Dile que Google Translate los reemplazará en el futuro.

No voy a ser tan necia y negar que Google Translate sea útil para traducir alguna que otra palabra u oración. Pero hasta ahí llegué. No esperen más de mí ni de ningún otro colega. Esperar que Google Translate traduzca textos enteros es lo mismo que esperar que un robot hable con doble sentido, interprete aquellas palabras que no tienen traducción, entienda el sarcasmo y exprese distintas emociones instintivamente. Cosa que, más allá de ciertas obras de ciencias ficción, es imposible.

Solicítale una traducción en “español neutro” que sea informal y suene natural.

“Perfecto. Eso haré”, respondo a esos pedidos. ¿Qué me gustaría responderles realmente? Buenísimo. Dale. ¿Y lo querés en élfico y klingon también?.
Soy porteña Y traductora, y sé que el español “neutro” llegó para quedarse y que para cierto tipo de artículos periodísticos o documentales va bien. Pero cada vez que traduzco algún texto literario, mis primeras versiones –esas de las que más orgullosa me siento- son las que luego debo editar por estar llenas de “argentinismos”. Me frustra y me llena de rabia presentar un texto deslucido sin identidad alguna sabiendo que lo podría haber hecho mucho mejor sin tener que estar condicionada por el “español neutro”.

Reclámale con urgencia un trabajo antes de la fecha de entrega pactada.

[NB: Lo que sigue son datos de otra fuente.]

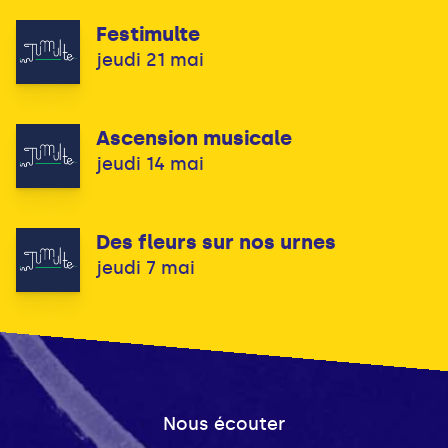
Festimulte
jeudi 21 mai
Ascension musicale
jeudi 14 mai
Des fleurs sur nos urnes
jeudi 7 mai
Nous écouter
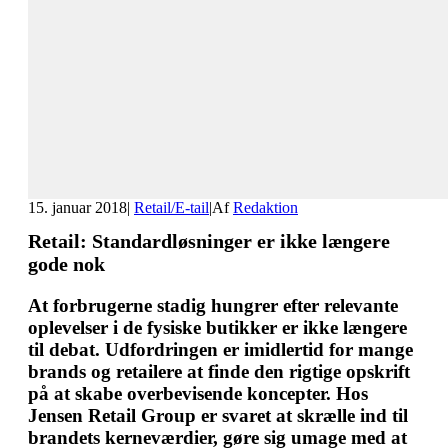
15. januar 2018
|
Retail/E-tail
|
Af
Redaktion
Retail: Standardløsninger er ikke længere
gode nok
At forbrugerne stadig hungrer efter relevante
oplevelser i de fysiske butikker er ikke længere
til debat. Udfordringen er imidlertid for mange
brands og retailere at finde den rigtige opskrift
på at skabe overbevisende koncepter. Hos
Jensen Retail Group er svaret at skrælle ind til
brandets kerneværdier, gøre sig umage med at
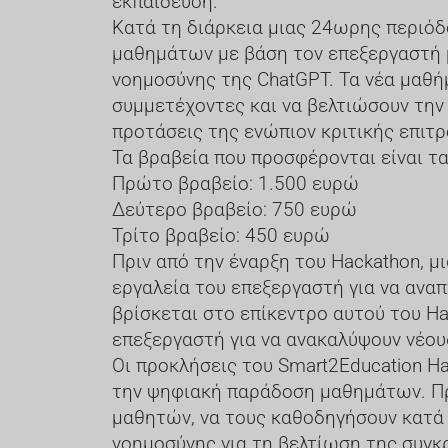
εκπαίδευση.
Κατά τη διάρκεια μιας 24ωρης περιόδ
μαθημάτων με βάση τον επεξεργαστή μ
νοημοσύνης της ChatGPT. Τα νέα μαθή
συμμετέχοντες και να βελτιώσουν την
προτάσεις της ενώπιον κριτικής επιτρ
Τα βραβεία που προσφέρονται είναι τα
Πρώτο βραβείο: 1.500 ευρώ
Δεύτερο βραβείο: 750 ευρώ
Τρίτο βραβείο: 450 ευρώ
Πριν από την έναρξη του Hackathon, 
εργαλεία του επεξεργαστή για να ανα
βρίσκεται στο επίκεντρο αυτού του H
επεξεργαστή για να ανακαλύψουν νέου
Οι προκλήσεις του Smart2Education H
την ψηφιακή παράδοση μαθημάτων. Προ
μαθητών, να τους καθοδηγήσουν κατά 
νοημοσύνης για τη βελτίωση της συγ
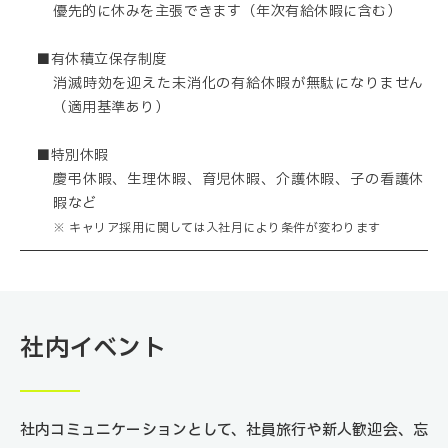
優先的に休みを主張できます（年次有給休暇に含む）
■有休積立保存制度
消滅時効を迎えた未消化の有給休暇が無駄になりません
（適用基準あり）
■特別休暇
慶弔休暇、生理休暇、育児休暇、介護休暇、子の看護休
暇など
※ キャリア採用に関しては入社月により条件が変わります
社内イベント
社内コミュニケーションとして、社員旅行や新人歓迎会、忘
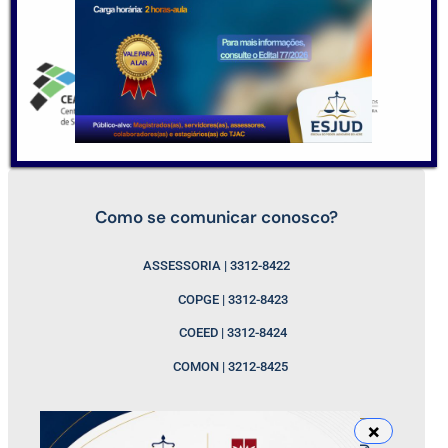
Como se comunicar conosco?
ASSESSORIA | 3312-8422
COPGE | 3312-8423
COEED | 3312-8424
COMON | 3212-8425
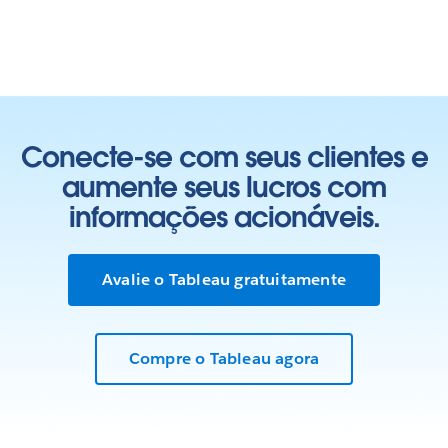
Conecte-se com seus clientes e
aumente seus lucros com
informações acionáveis.
Avalie o Tableau gratuitamente
Compre o Tableau agora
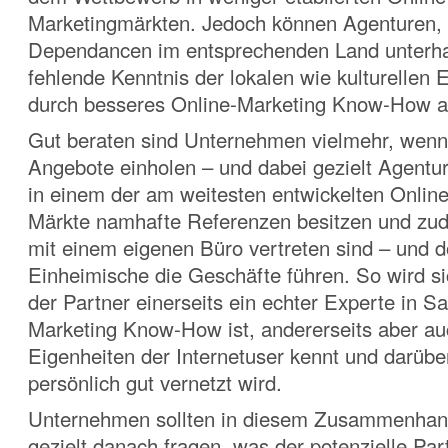
Marketingmärkten. Jedoch können Agenturen, 
Dependancen im entsprechenden Land unterhal
fehlende Kenntnis der lokalen wie kulturellen 
durch besseres Online-Marketing Know-How a
Gut beraten sind Unternehmen vielmehr, wenn
Angebote einholen – und dabei gezielt Agentur
in einem der am weitesten entwickelten Onlin
Märkte namhafte Referenzen besitzen und zud
mit einem eigenen Büro vertreten sind – und d
Einheimische die Geschäfte führen. So wird si
der Partner einerseits ein echter Experte in S
Marketing Know-How ist, andererseits aber auc
Eigenheiten der Internetuser kennt und darübe
persönlich gut vernetzt wird.
Unternehmen sollten in diesem Zusammenhan
gezielt danach fragen, was der potenzielle Part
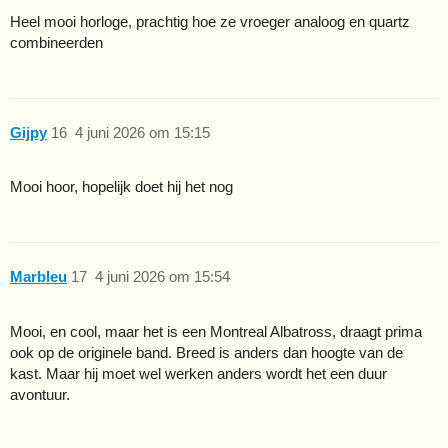
Heel mooi horloge, prachtig hoe ze vroeger analoog en quartz
combineerden
Gijpy
16
4 juni 2026 om 15:15
Mooi hoor, hopelijk doet hij het nog
Marbleu
17
4 juni 2026 om 15:54
Mooi, en cool, maar het is een Montreal Albatross, draagt prima
ook op de originele band. Breed is anders dan hoogte van de
kast. Maar hij moet wel werken anders wordt het een duur
avontuur.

Están los clientes que se confundieron de fecha y te avisan y te pagan extra por la urgencia no programada. Y está todo bien con ellos. Esas cosas pasan, ¿no? Pero también están los súper ansiosos que te envían mensajes constantemente pidiéndote que “por favor se lo envíes en cuanto lo tengas”, cosa que haces sólo para comprobar que tardan dos días en abrir el e-mail y en verificar el archivo adjunto. ¿Dónde estaba la urgencia entonces?

Si te comunicas con tu traductor a través del correo electrónico no deberías preocuparte mucho por hacerlo (o hacerla) enojar, ya que editamos una y otra vez nuestros mensajes antes de enviarlos, hasta que el enojo que sentimos sea prácticamente imperceptible. Nuestro trabajo es muy solitario y la computadora es quien sufre toda nuestra rabia.
En persona, es muy probable que disfrutes de una buena charla con nosotros. Somos curiosos y nos gusta aprender de todo por eso escuchamos con atención y hacemos miles de preguntas. Nunca se sabe sobre qué tema podría tratarse la próxima traducción que hagamos.